Either there really is a problem with the post, or we have been forsaken by our friends. Our Christmas card display so far this year is pitiful.

If it hadn't been for our financial adviser, a mail-order catalogue company I once used, and our own parents, our mantelpiece would be bereft of seasonal greetings.

Perhaps our hi-tech friends have lost our address - electronic organisers are notoriously unreliable.

Or maybe we're about to be flooded by hand deliveries. The awful alternative, oh it makes me shudder to think, is that we have upset our chums and have been struck off their lists. And once you're off, you rarely get back on.

I've been racking my brain to remember who I may have inadvertently insulted during the past year.

I have occasionally mentioned friends in this column and, for some reason, they have been absolutely livid.

One hasn't yet forgiven me for describing her daughter's hands as chubby. My friend Lizzie is still cross that I didn't point out in a recent column that she had her singing fish years before the Prime Minister was given his.

At least these people have aired their grievances. What about the rest? I suspect my husband is partly to blame. He has been very rude to all the cat owners we know.

Sending each other cards is a funny old business anyway, don't you think? I start panicking at this time of year because it's taken as some measure of your popularity if every inch of your living room is covered in smiling Santas and Gary Larson cartoons.

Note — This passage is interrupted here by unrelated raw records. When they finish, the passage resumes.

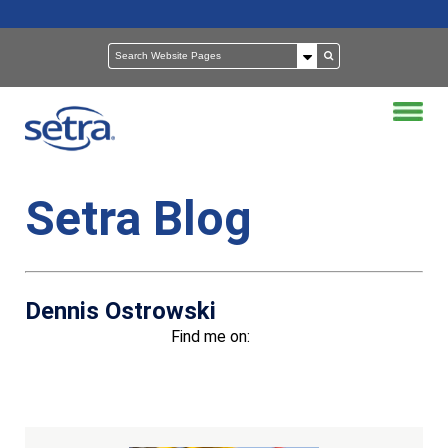
Setra Blog
Dennis Ostrowski
Find me on:
Recent Posts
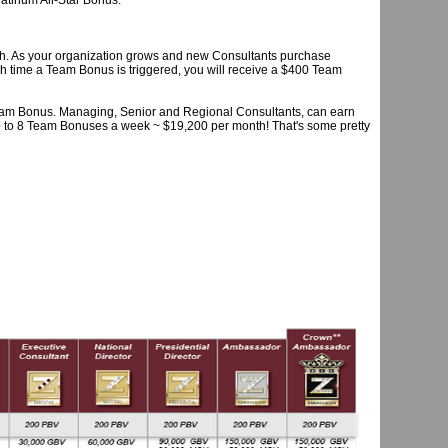
atinum All-Star Bonus.
pth. As your organization grows and new Consultants purchase
ch time a Team Bonus is triggered, you will receive a $400 Team
 Team Bonus. Managing, Senior and Regional Consultants, can earn
 to 8 Team Bonuses a week ~ $19,200 per month! That's some pretty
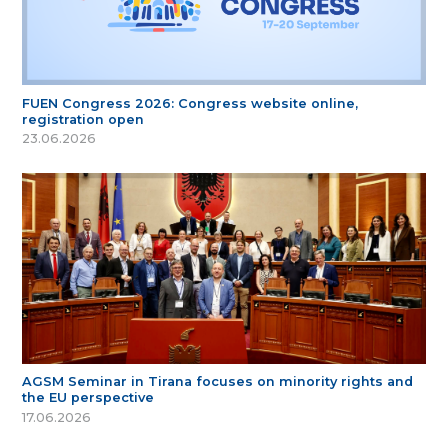
FUEN Congress 2026: Congress website online,
registration open
23.06.2026
AGSM Seminar in Tirana focuses on minority rights and
the EU perspective
17.06.2026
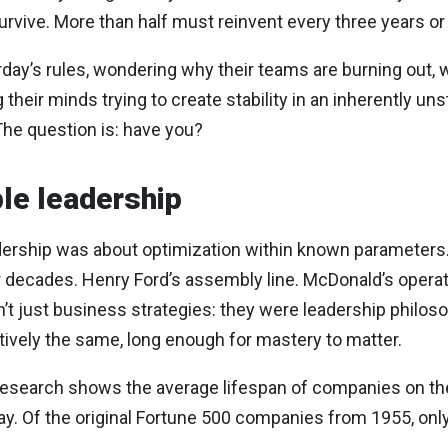
urvive. More than half must reinvent every three years or 
erday’s rules, wondering why their teams are burning out, 
ng their minds trying to create stability in an inherently un
he question is: have you?
ble leadership
dership was about optimization within known parameters.
r decades. Henry Ford’s assembly line. McDonald’s operat
just business strategies: they were leadership philosop
tively the same, long enough for mastery to matter.
research shows the average lifespan of companies on t
y. Of the original Fortune 500 companies from 1955, only 6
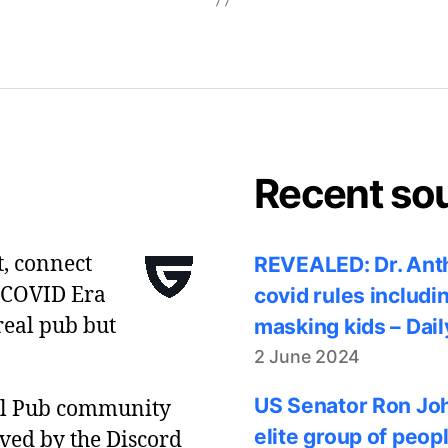
Recent so
t, connect
REVEALED: Dr. Anth
 COVID Era
covid rules includi
real pub but
masking kids – Dail
2 June 2024
US Senator Ron Joh
al Pub community
elite group of peop
ved by the Discord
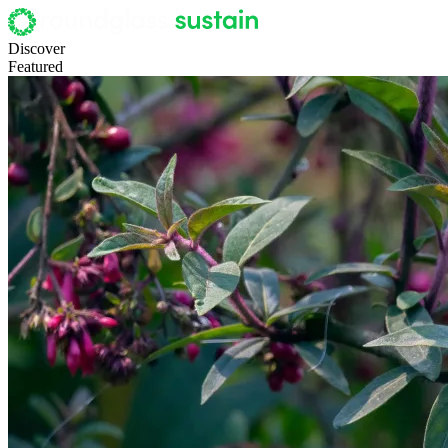
Discover
Featured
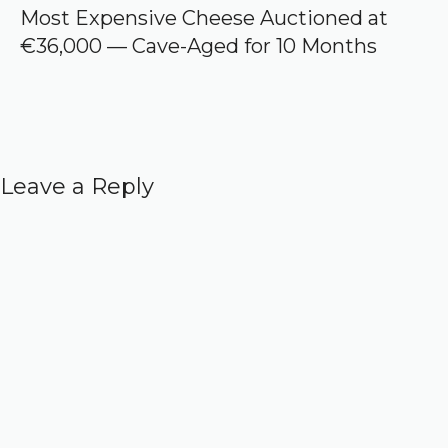
Most Expensive Cheese Auctioned at
€36,000 — Cave-Aged for 10 Months
Leave a Reply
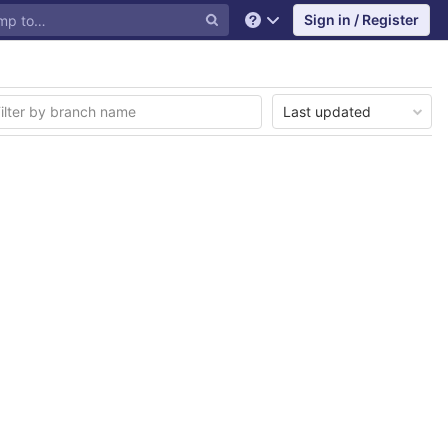
Sign in / Register
Help
Last updated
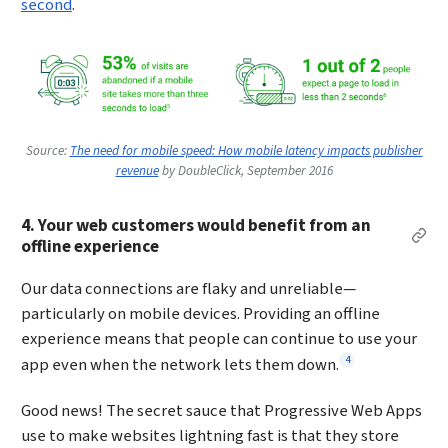
second
.
Source:
The need for mobile speed: How mobile latency impacts publisher
revenue
by DoubleClick, September 2016
4. Your web customers would benefit from an
Per
offline experience
Our data connections are flaky and unreliable—
particularly on mobile devices. Providing an offline
experience means that people can continue to use your
Footnote
4
app even when the network lets them down.
Good news! The secret sauce that Progressive Web Apps
use to make websites lightning fast is that they store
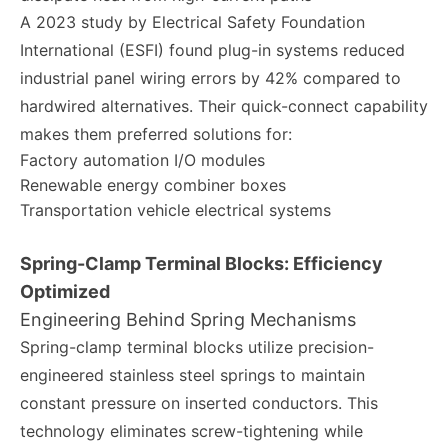
A 2023 study by Electrical Safety Foundation
International (ESFI) found plug-in systems reduced
industrial panel wiring errors by 42% compared to
hardwired alternatives. Their quick-connect capability
makes them preferred solutions for:
Factory automation I/O modules
Renewable energy combiner boxes
Transportation vehicle electrical systems
Spring-Clamp Terminal Blocks: Efficiency
Optimized
Engineering Behind Spring Mechanisms
Spring-clamp terminal blocks utilize precision-
engineered stainless steel springs to maintain
constant pressure on inserted conductors. This
technology eliminates screw-tightening while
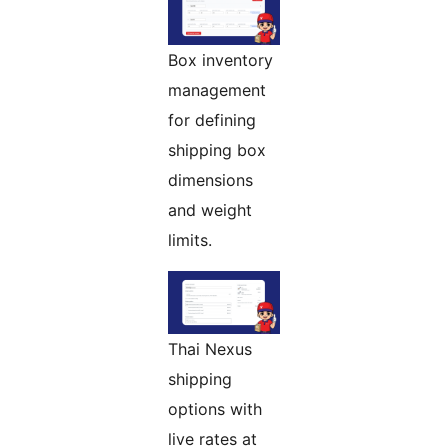
Box inventory
management
for defining
shipping box
dimensions
and weight
limits.
Thai Nexus
shipping
options with
live rates at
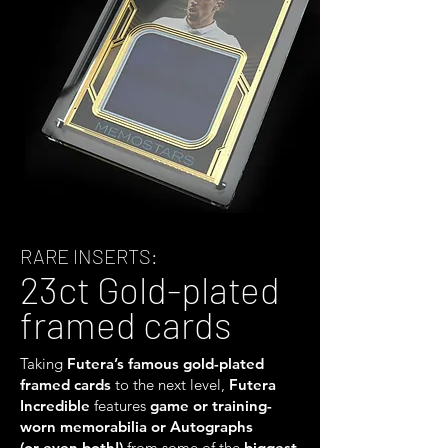
RARE INSERTS:
23ct Gold-plated
framed cards
Taking
Futera’s famous gold-plated
framed cards
to the next level,
Futera
Incredible
features
game or training-
worn memorabilia or Autographs
(or even both!)
from some of the
biggest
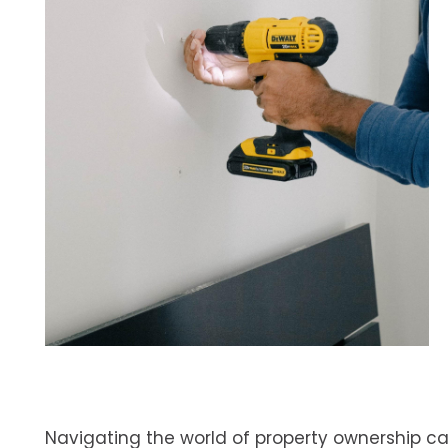
Navigating the world of property ownership can 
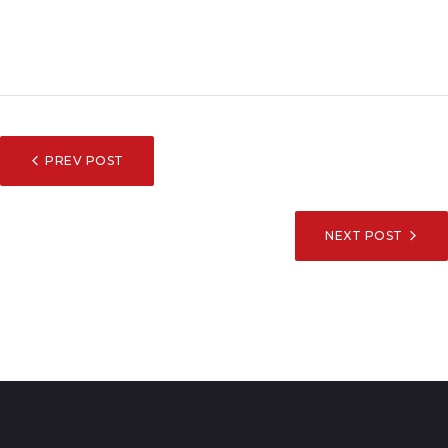
POST
PREV POST
NAVIGATION
NEXT POST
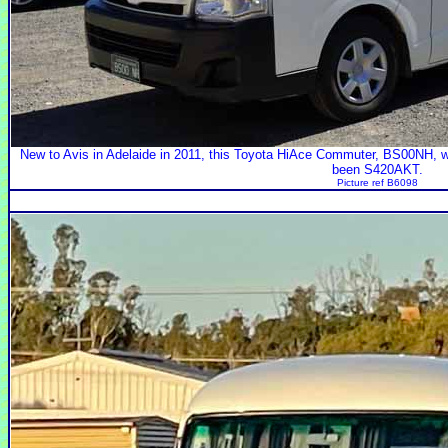
New to Avis in Adelaide in 2011, this Toyota HiAce Commuter, BS00NH, 
been S420AKT.
Picture ref B6098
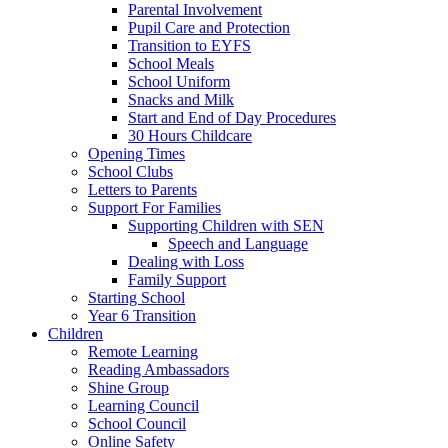
Parental Involvement
Pupil Care and Protection
Transition to EYFS
School Meals
School Uniform
Snacks and Milk
Start and End of Day Procedures
30 Hours Childcare
Opening Times
School Clubs
Letters to Parents
Support For Families
Supporting Children with SEN
Speech and Language
Dealing with Loss
Family Support
Starting School
Year 6 Transition
Children
Remote Learning
Reading Ambassadors
Shine Group
Learning Council
School Council
Online Safety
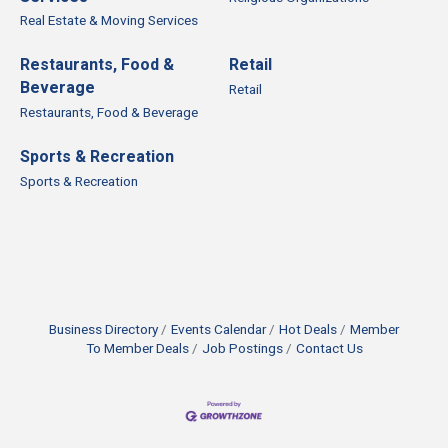
Real Estate & Moving Services
Restaurants, Food &
Retail
Beverage
Retail
Restaurants, Food & Beverage
Sports & Recreation
Sports & Recreation
Business Directory
Events Calendar
Hot Deals
Member
To Member Deals
Job Postings
Contact Us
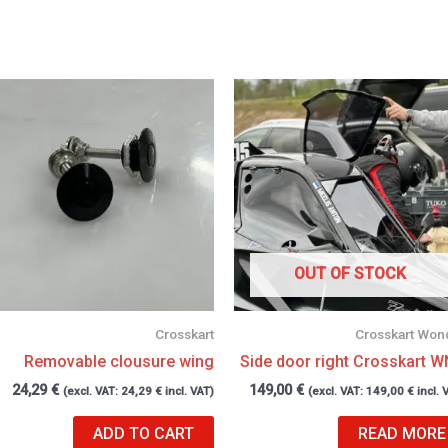
OUT OF STOCK
Crosskart
Crosskart Won
Removable clousure wing
Side door right Crosskart 
24,29
€
149,00
€
(excl. VAT:
24,29
€
incl. VAT)
(excl. VAT:
149,00
€
incl. 
ADD TO CART
READ MORE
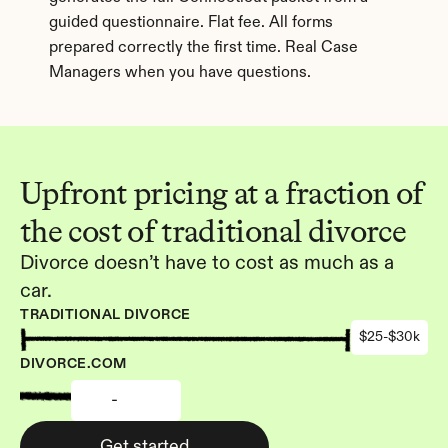
guided questionnaire. Flat fee. All forms 
prepared correctly the first time. Real Case 
Managers when you have questions.
Upfront pricing at a fraction of 
the cost of traditional divorce
Divorce doesn’t have to cost as much as a 
car.
TRADITIONAL DIVORCE
$25-$30k
DIVORCE.COM
-
Get started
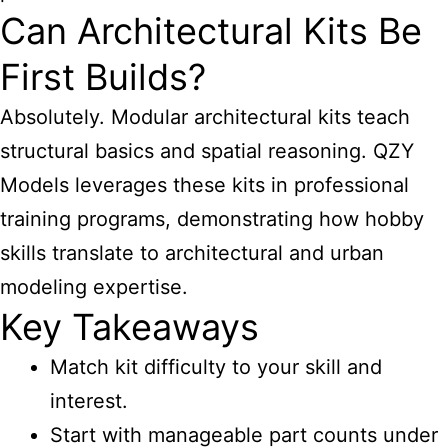
Can Architectural Kits Be
First Builds?
Absolutely. Modular architectural kits teach
structural basics and spatial reasoning. QZY
Models leverages these kits in professional
training programs, demonstrating how hobby
skills translate to architectural and urban
modeling expertise.
Key Takeaways
Match kit difficulty to your skill and
interest.
Start with manageable part counts under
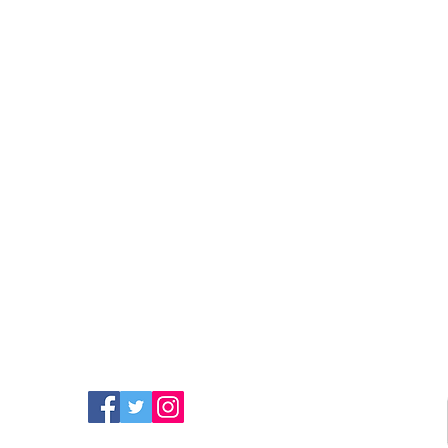
FIND MORE RADIO ON
SOCIAL MEDIA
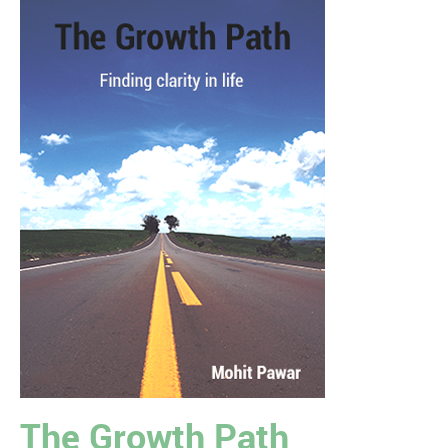
The Growth Path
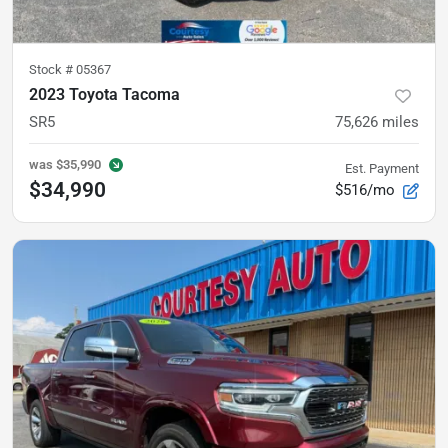
Stock #
05367
2023 Toyota Tacoma
SR5
75,626
miles
was
$35,990
Est. Payment
$34,990
$516/mo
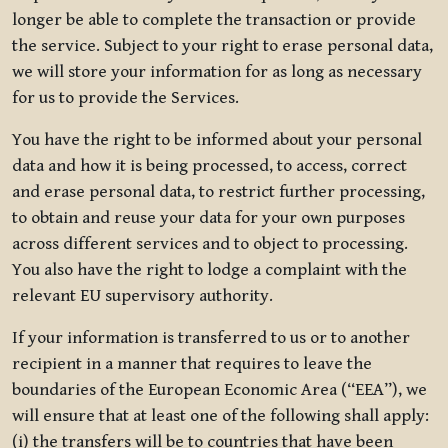
longer be able to complete the transaction or provide
the service. Subject to your right to erase personal data,
we will store your information for as long as necessary
for us to provide the Services.
You have the right to be informed about your personal
data and how it is being processed, to access, correct
and erase personal data, to restrict further processing,
to obtain and reuse your data for your own purposes
across different services and to object to processing.
You also have the right to lodge a complaint with the
relevant EU supervisory authority.
If your information is transferred to us or to another
recipient in a manner that requires to leave the
boundaries of the European Economic Area (“EEA”), we
will ensure that at least one of the following shall apply:
(i) the transfers will be to countries that have been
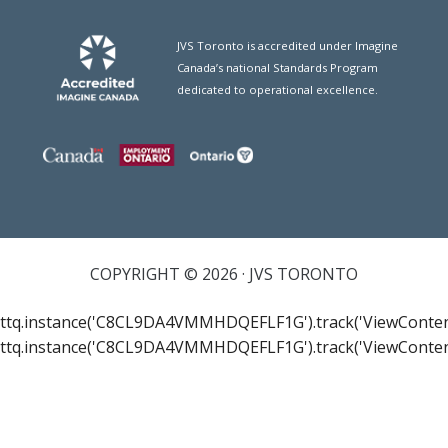
JVS Toronto is accredited under Imagine
Canada’s national Standards Program
dedicated to operational excellence.
COPYRIGHT © 2026 · JVS TORONTO
ttq.instance('C8CL9DA4VMMHDQEFLF1G').track('ViewConten
ttq.instance('C8CL9DA4VMMHDQEFLF1G').track('ViewConten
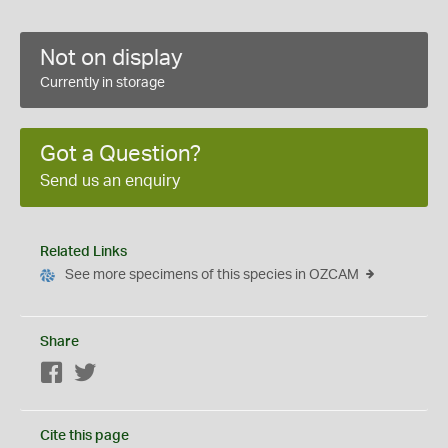
Not on display
Currently in storage
Got a Question?
Send us an enquiry
Related Links
See more specimens of this species in OZCAM
Share
Facebook
Twitter
Cite this page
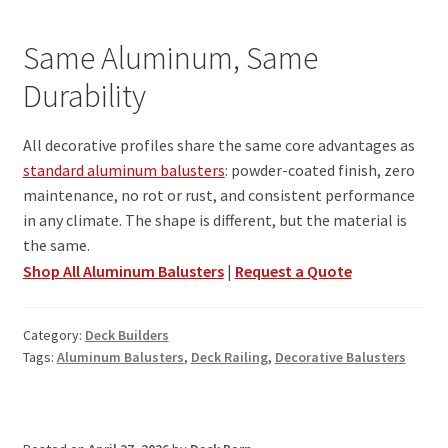
Same Aluminum, Same
Durability
All decorative profiles share the same core advantages as
standard aluminum balusters
: powder-coated finish, zero
maintenance, no rot or rust, and consistent performance
in any climate. The shape is different, but the material is
the same.
Shop All Aluminum Balusters
|
Request a Quote
Category:
Deck Builders
Tags:
Aluminum Balusters
,
Deck Railing
,
Decorative Balusters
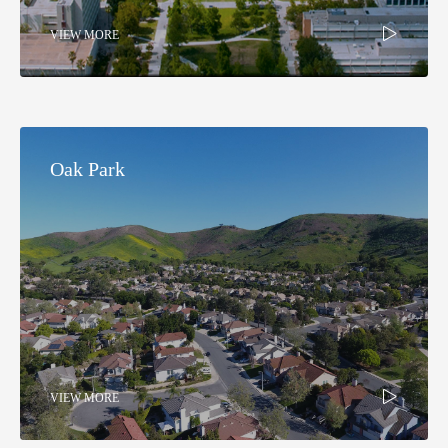
VIEW MORE
Oak Park​
VIEW MORE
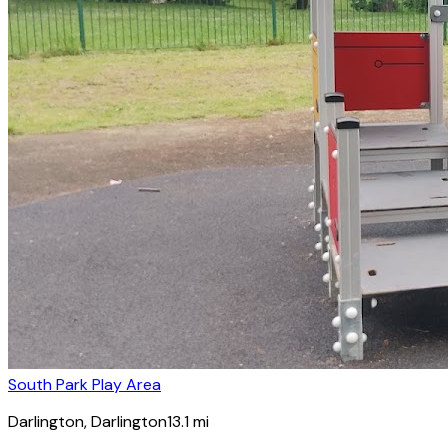
South Park Play Area
Darlington
, Darlington
13.1
mi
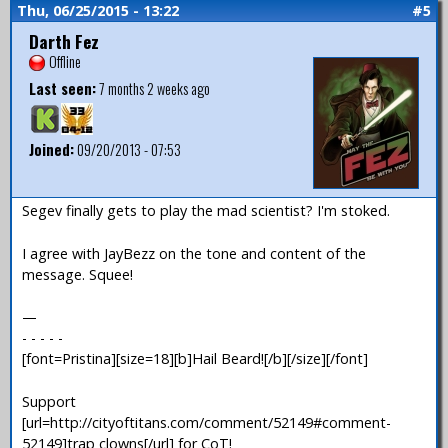
Thu, 06/25/2015 - 13:22
#5
Darth Fez
Offline
Last seen:
7 months 2 weeks ago
Joined:
09/20/2013 - 07:53
Segev finally gets to play the mad scientist? I'm stoked.
I agree with JayBezz on the tone and content of the
message. Squee!
—
- - - - -
[font=Pristina][size=18][b]Hail Beard![/b][/size][/font]
Support
[url=http://cityoftitans.com/comment/52149#comment-
52149]trap clowns[/url] for CoT!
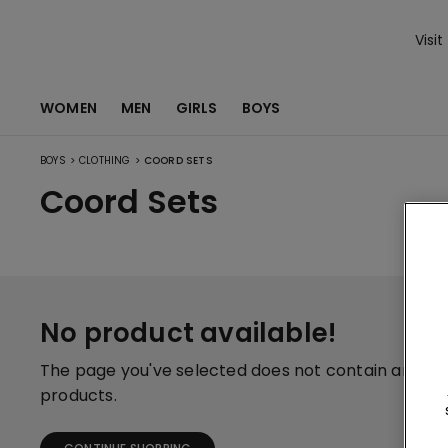
Visit
WOMEN
MEN
GIRLS
BOYS
>
>
BOYS
CLOTHING
COORD SETS
Coord Sets
No product available!
The page you've selected does not contain any
products.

But I do think it's a bit silly to give them to people I see every day - even though I still end up doing it. And as for those I don't see from one year to the next, but in whose cards I still write "must get together in the New year", well, it's just another seasonal lie. I'm sure some friendships probably work best as once-a-year communications.

Talking of which, we've got a few distant acquaintances who send us their annual personal Christmas newsletter with their card.

These are usually in the format of two typed pages of A4 paper and contain accounts of their recent expeditions up the Limpopo, the results of their Open University degree in organic physics and the fact that "baby number five is on its way". I find it slightly offensive. Have I got time to read all that? Why don't they phone up and ask me about my life?

I suppose we could get our own back and produce our own newsletter, but I wouldn't want to risk losing any more friends.

If the postman doesn't come laden with envelopes for us in the next few days, I shall be putting Plan B into action.

I dug out a few of last year's cards with the intention of giving them the Blue Peter treatment and turning them into gift tags.

But now I'm thinking of putting them up. I've convinced myself it's not a crime.